### Information shown
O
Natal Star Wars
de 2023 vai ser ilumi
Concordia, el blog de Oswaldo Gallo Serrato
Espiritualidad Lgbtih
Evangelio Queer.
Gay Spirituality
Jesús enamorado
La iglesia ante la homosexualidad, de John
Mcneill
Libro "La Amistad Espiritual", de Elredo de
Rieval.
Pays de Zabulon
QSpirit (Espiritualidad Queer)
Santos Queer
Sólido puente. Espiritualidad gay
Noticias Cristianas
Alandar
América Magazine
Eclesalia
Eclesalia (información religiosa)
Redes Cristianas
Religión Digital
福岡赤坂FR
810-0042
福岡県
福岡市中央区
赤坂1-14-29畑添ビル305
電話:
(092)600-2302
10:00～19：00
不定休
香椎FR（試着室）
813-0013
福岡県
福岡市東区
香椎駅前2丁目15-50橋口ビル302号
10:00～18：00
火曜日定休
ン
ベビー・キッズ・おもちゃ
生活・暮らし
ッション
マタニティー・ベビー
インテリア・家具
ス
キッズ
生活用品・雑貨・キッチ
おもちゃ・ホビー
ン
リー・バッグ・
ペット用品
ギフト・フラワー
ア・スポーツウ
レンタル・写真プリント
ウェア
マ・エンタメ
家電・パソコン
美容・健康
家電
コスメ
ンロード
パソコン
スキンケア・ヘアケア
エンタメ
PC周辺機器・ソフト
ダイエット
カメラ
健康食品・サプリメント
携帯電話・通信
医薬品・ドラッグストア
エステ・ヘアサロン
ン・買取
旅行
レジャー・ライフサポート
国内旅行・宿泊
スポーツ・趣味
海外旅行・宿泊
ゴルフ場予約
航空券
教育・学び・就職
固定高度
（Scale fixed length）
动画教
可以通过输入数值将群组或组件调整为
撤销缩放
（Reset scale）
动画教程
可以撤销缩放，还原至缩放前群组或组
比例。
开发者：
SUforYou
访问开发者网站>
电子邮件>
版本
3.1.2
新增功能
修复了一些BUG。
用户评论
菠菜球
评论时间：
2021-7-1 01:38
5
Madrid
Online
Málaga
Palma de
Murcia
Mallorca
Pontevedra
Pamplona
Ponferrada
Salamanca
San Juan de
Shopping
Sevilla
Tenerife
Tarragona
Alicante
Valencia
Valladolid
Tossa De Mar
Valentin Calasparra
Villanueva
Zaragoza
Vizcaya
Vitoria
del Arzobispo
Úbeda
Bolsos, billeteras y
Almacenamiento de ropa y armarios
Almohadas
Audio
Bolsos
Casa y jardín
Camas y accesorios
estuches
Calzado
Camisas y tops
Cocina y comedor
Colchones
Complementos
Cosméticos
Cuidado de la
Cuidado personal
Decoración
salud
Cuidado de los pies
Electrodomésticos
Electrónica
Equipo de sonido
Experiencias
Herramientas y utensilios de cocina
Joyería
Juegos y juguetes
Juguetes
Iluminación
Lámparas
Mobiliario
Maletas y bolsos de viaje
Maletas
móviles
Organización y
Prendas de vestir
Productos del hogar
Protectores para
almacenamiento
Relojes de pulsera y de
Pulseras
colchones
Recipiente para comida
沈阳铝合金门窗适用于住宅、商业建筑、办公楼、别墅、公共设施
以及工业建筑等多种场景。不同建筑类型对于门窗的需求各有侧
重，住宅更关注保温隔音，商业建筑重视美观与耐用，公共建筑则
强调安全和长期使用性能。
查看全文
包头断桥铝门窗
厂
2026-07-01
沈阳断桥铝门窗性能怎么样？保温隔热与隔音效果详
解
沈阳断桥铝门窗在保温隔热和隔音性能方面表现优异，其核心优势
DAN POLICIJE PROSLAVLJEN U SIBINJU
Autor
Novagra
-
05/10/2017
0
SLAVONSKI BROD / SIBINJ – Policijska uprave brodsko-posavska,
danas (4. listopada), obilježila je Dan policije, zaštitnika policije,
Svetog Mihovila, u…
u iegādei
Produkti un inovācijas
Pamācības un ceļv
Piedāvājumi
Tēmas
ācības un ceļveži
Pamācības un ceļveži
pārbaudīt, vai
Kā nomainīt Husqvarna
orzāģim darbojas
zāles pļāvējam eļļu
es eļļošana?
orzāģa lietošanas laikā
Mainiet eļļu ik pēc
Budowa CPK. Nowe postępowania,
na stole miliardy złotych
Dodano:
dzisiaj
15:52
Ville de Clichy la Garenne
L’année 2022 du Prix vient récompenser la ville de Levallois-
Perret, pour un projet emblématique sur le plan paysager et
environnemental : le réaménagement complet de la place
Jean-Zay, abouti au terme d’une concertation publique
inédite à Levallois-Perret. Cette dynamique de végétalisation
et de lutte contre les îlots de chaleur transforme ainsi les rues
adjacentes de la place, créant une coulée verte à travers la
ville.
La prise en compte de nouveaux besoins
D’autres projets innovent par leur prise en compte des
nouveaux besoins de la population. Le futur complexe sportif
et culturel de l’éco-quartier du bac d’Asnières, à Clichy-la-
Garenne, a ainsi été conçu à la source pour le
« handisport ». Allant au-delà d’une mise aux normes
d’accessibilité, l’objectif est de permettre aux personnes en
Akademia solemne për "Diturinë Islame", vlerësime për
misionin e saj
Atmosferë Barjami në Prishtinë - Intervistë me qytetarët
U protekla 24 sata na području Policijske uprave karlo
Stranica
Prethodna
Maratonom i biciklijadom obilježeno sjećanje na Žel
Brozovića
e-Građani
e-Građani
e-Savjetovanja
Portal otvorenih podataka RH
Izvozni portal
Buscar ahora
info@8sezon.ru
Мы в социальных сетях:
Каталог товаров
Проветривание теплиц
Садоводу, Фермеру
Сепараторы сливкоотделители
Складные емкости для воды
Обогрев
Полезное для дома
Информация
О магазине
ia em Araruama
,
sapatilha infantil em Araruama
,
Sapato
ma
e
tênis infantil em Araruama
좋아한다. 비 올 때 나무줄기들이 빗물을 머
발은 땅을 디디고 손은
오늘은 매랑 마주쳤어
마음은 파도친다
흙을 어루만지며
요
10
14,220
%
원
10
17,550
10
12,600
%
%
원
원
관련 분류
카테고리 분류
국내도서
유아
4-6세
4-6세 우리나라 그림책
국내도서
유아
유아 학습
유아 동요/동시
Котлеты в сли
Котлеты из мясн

### Your objective
Nothing but a number should be returned: the count of lines in the listing that contain the string "eļļu".

### Exercise output
2